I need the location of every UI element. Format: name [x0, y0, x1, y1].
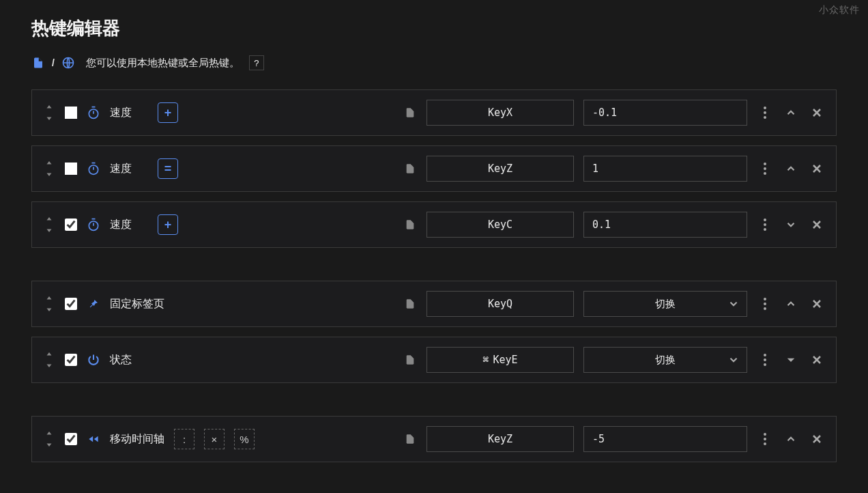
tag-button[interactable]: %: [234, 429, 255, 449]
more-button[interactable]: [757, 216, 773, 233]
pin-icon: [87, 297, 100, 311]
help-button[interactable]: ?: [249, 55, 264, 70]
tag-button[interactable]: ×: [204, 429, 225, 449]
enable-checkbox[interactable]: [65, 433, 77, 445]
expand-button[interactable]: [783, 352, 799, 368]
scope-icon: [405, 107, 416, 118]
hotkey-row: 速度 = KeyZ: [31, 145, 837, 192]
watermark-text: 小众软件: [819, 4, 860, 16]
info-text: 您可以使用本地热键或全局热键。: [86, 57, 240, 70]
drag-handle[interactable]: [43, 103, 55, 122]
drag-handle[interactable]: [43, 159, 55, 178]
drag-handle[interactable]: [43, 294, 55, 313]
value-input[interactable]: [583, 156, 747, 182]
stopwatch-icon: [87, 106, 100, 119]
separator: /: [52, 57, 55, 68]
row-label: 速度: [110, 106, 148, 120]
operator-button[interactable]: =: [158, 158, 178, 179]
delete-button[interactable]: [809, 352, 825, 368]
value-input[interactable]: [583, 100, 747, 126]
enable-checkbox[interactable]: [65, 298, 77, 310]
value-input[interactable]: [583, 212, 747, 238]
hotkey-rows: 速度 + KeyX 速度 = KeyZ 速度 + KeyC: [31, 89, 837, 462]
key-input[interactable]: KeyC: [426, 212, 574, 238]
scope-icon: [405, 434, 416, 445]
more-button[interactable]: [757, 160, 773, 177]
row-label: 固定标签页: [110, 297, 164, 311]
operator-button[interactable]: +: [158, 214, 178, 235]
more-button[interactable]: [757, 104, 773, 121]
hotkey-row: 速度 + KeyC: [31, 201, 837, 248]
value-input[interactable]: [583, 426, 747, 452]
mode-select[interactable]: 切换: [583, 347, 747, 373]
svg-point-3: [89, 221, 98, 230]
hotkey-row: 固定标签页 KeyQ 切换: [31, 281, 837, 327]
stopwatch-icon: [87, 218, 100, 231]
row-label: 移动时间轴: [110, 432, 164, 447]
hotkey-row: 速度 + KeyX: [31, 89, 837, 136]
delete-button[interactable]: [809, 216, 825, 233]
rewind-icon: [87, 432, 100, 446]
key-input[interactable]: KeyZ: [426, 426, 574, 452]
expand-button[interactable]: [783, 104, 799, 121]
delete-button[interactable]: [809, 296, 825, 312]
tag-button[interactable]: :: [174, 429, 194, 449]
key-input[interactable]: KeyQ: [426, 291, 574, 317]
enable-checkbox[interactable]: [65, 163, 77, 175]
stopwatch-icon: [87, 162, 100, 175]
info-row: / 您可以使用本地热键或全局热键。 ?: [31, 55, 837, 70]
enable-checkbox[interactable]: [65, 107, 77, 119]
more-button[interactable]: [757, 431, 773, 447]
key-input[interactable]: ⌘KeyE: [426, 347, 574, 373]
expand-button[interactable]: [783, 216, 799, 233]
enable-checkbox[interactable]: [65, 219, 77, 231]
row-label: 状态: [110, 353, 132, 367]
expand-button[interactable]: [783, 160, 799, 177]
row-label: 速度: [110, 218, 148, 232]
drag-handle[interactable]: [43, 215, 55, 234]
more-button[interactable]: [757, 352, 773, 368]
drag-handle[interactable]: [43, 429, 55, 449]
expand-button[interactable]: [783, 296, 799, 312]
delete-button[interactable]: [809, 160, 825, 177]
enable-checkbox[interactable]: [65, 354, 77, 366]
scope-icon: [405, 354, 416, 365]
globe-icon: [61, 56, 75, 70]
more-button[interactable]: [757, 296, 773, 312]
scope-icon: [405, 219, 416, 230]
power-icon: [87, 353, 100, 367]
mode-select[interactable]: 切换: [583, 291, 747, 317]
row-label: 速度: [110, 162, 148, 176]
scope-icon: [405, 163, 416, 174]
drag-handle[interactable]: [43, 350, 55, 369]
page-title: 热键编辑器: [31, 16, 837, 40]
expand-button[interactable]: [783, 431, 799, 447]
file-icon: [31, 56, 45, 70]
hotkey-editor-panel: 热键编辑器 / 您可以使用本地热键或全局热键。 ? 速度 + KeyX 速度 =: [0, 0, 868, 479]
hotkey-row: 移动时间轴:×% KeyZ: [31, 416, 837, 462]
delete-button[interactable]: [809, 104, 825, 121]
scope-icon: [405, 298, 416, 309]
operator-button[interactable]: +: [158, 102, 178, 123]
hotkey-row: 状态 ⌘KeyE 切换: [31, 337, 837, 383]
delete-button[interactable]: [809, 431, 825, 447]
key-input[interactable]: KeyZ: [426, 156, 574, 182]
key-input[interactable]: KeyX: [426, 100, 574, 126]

— DIRECTIONS FOR THIS TASK —
The entries above are to be restated verbatim, with no pictures carried over.

— ANSWER TO THIS TASK —
I need the location of every UI element. Format: name [x0, y0, x1, y1].
tag-button[interactable]: %: [234, 429, 255, 449]
more-button[interactable]: [757, 216, 773, 233]
pin-icon: [87, 297, 100, 311]
help-button[interactable]: ?: [249, 55, 264, 70]
tag-button[interactable]: ×: [204, 429, 225, 449]
enable-checkbox[interactable]: [65, 433, 77, 445]
expand-button[interactable]: [783, 352, 799, 368]
scope-icon: [405, 107, 416, 118]
hotkey-row: 速度 = KeyZ: [31, 145, 837, 192]
watermark-text: 小众软件: [819, 4, 860, 16]
info-text: 您可以使用本地热键或全局热键。: [86, 57, 240, 70]
drag-handle[interactable]: [43, 103, 55, 122]
drag-handle[interactable]: [43, 159, 55, 178]
drag-handle[interactable]: [43, 294, 55, 313]
value-input[interactable]: [583, 156, 747, 182]
stopwatch-icon: [87, 106, 100, 119]
separator: /: [52, 57, 55, 68]
row-label: 速度: [110, 106, 148, 120]
operator-button[interactable]: =: [158, 158, 178, 179]
delete-button[interactable]: [809, 352, 825, 368]
value-input[interactable]: [583, 100, 747, 126]
enable-checkbox[interactable]: [65, 298, 77, 310]
value-input[interactable]: [583, 212, 747, 238]
hotkey-rows: 速度 + KeyX 速度 = KeyZ 速度 + KeyC: [31, 89, 837, 462]
key-input[interactable]: KeyC: [426, 212, 574, 238]
scope-icon: [405, 434, 416, 445]
more-button[interactable]: [757, 160, 773, 177]
row-label: 固定标签页: [110, 297, 164, 311]
operator-button[interactable]: +: [158, 214, 178, 235]
more-button[interactable]: [757, 104, 773, 121]
hotkey-row: 速度 + KeyC: [31, 201, 837, 248]
value-input[interactable]: [583, 426, 747, 452]
mode-select[interactable]: 切换: [583, 347, 747, 373]
svg-point-3: [89, 221, 98, 230]
hotkey-row: 固定标签页 KeyQ 切换: [31, 281, 837, 327]
stopwatch-icon: [87, 218, 100, 231]
row-label: 移动时间轴: [110, 432, 164, 447]
hotkey-row: 速度 + KeyX: [31, 89, 837, 136]
delete-button[interactable]: [809, 216, 825, 233]
rewind-icon: [87, 432, 100, 446]
key-input[interactable]: KeyZ: [426, 426, 574, 452]
expand-button[interactable]: [783, 104, 799, 121]
delete-button[interactable]: [809, 296, 825, 312]
tag-button[interactable]: :: [174, 429, 194, 449]
key-input[interactable]: KeyQ: [426, 291, 574, 317]
enable-checkbox[interactable]: [65, 163, 77, 175]
stopwatch-icon: [87, 162, 100, 175]
info-row: / 您可以使用本地热键或全局热键。 ?: [31, 55, 837, 70]
enable-checkbox[interactable]: [65, 107, 77, 119]
more-button[interactable]: [757, 431, 773, 447]
key-input[interactable]: ⌘KeyE: [426, 347, 574, 373]
expand-button[interactable]: [783, 216, 799, 233]
enable-checkbox[interactable]: [65, 219, 77, 231]
row-label: 状态: [110, 353, 132, 367]
expand-button[interactable]: [783, 160, 799, 177]
row-label: 速度: [110, 218, 148, 232]
drag-handle[interactable]: [43, 215, 55, 234]
more-button[interactable]: [757, 352, 773, 368]
drag-handle[interactable]: [43, 429, 55, 449]
expand-button[interactable]: [783, 296, 799, 312]
delete-button[interactable]: [809, 160, 825, 177]
enable-checkbox[interactable]: [65, 354, 77, 366]
scope-icon: [405, 354, 416, 365]
globe-icon: [61, 56, 75, 70]
more-button[interactable]: [757, 296, 773, 312]
scope-icon: [405, 219, 416, 230]
power-icon: [87, 353, 100, 367]
mode-select[interactable]: 切换: [583, 291, 747, 317]
row-label: 速度: [110, 162, 148, 176]
scope-icon: [405, 163, 416, 174]
drag-handle[interactable]: [43, 350, 55, 369]
page-title: 热键编辑器: [31, 16, 837, 40]
expand-button[interactable]: [783, 431, 799, 447]
file-icon: [31, 56, 45, 70]
hotkey-editor-panel: 热键编辑器 / 您可以使用本地热键或全局热键。 ? 速度 + KeyX 速度 =: [0, 0, 868, 479]
hotkey-row: 移动时间轴:×% KeyZ: [31, 416, 837, 462]
delete-button[interactable]: [809, 104, 825, 121]
scope-icon: [405, 298, 416, 309]
operator-button[interactable]: +: [158, 102, 178, 123]
hotkey-row: 状态 ⌘KeyE 切换: [31, 337, 837, 383]
delete-button[interactable]: [809, 431, 825, 447]
key-input[interactable]: KeyZ: [426, 156, 574, 182]
key-input[interactable]: KeyX: [426, 100, 574, 126]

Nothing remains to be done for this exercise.